→ What is needed: Nothing but an exact copy is asked for: the lines in the material below from the one with "28 mars 2022" through the one with "ایران را احضار کرد.", pictures excluded.

::: Exercise material

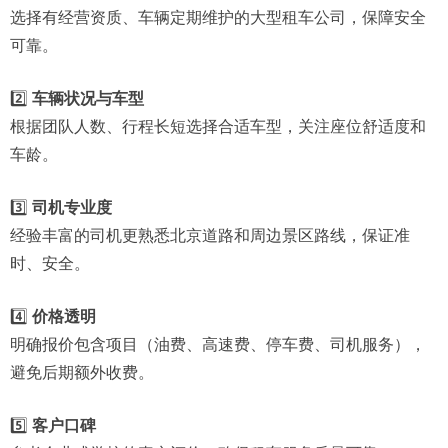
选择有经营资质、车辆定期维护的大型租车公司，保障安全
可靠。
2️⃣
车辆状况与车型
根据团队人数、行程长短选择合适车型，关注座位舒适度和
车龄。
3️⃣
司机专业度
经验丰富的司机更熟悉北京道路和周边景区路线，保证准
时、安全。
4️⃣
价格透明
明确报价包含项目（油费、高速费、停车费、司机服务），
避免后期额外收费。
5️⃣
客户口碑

::::::
::: Exercise material

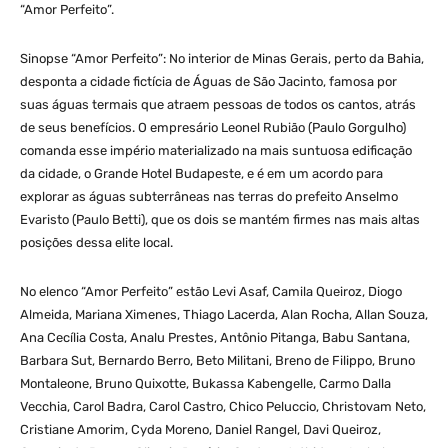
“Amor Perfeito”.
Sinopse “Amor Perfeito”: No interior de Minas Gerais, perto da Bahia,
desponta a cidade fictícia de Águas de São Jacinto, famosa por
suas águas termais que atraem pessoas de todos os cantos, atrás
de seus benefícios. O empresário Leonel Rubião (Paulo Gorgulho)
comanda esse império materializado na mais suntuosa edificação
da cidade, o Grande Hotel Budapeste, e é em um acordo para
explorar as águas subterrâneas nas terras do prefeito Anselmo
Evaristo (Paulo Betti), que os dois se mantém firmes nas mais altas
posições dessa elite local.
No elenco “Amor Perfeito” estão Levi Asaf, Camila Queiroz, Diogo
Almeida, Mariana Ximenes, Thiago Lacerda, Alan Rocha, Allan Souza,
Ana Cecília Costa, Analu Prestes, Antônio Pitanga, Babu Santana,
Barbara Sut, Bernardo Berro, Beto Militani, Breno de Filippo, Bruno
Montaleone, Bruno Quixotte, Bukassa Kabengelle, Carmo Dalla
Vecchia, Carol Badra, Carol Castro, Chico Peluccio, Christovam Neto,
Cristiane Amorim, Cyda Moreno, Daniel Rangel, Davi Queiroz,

::::::
::: Exercise material

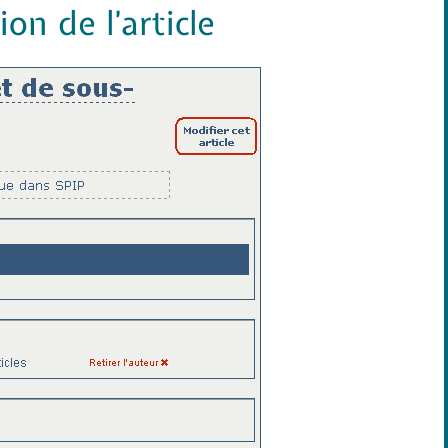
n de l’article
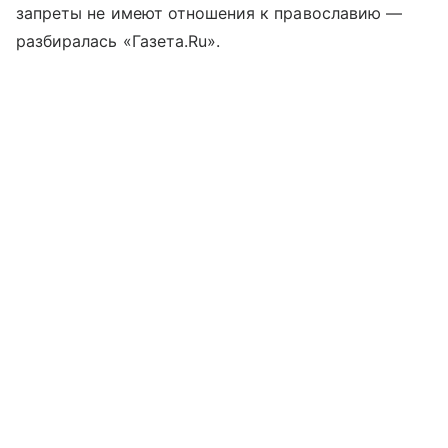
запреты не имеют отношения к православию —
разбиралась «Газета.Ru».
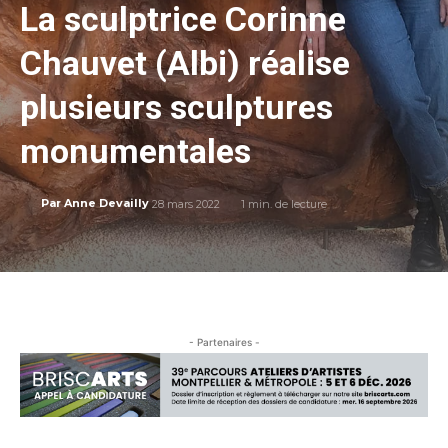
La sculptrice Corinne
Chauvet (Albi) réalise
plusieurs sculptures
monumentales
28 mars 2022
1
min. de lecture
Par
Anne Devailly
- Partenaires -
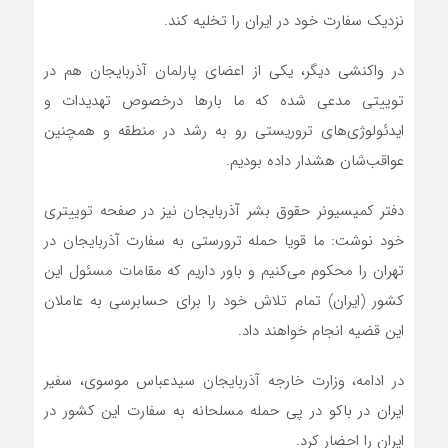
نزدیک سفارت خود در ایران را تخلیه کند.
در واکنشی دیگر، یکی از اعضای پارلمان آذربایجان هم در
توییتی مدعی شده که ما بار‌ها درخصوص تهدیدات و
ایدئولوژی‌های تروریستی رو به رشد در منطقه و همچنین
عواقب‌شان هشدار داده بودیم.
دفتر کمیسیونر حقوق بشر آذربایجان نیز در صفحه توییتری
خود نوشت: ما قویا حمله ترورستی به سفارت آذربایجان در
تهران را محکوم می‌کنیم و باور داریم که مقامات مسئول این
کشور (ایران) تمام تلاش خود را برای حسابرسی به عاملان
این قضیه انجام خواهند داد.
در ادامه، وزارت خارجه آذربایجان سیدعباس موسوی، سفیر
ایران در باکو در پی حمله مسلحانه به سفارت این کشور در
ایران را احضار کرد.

::::::

→ Solution for this task:
28 mars 2022
1
min. de lecture
Par
Anne Devailly
- Partenaires -
نزدیک سفارت خود در ایران را تخلیه کند.
در واکنشی دیگر، یکی از اعضای پارلمان آذربایجان هم در
توییتی مدعی شده که ما بار‌ها درخصوص تهدیدات و
ایدئولوژی‌های تروریستی رو به رشد در منطقه و همچنین
عواقب‌شان هشدار داده بودیم.
دفتر کمیسیونر حقوق بشر آذربایجان نیز در صفحه توییتری
خود نوشت: ما قویا حمله ترورستی به سفارت آذربایجان در
تهران را محکوم می‌کنیم و باور داریم که مقامات مسئول این
کشور (ایران) تمام تلاش خود را برای حسابرسی به عاملان
این قضیه انجام خواهند داد.
در ادامه، وزارت خارجه آذربایجان سیدعباس موسوی، سفیر
ایران در باکو در پی حمله مسلحانه به سفارت این کشور در
ایران را احضار کرد.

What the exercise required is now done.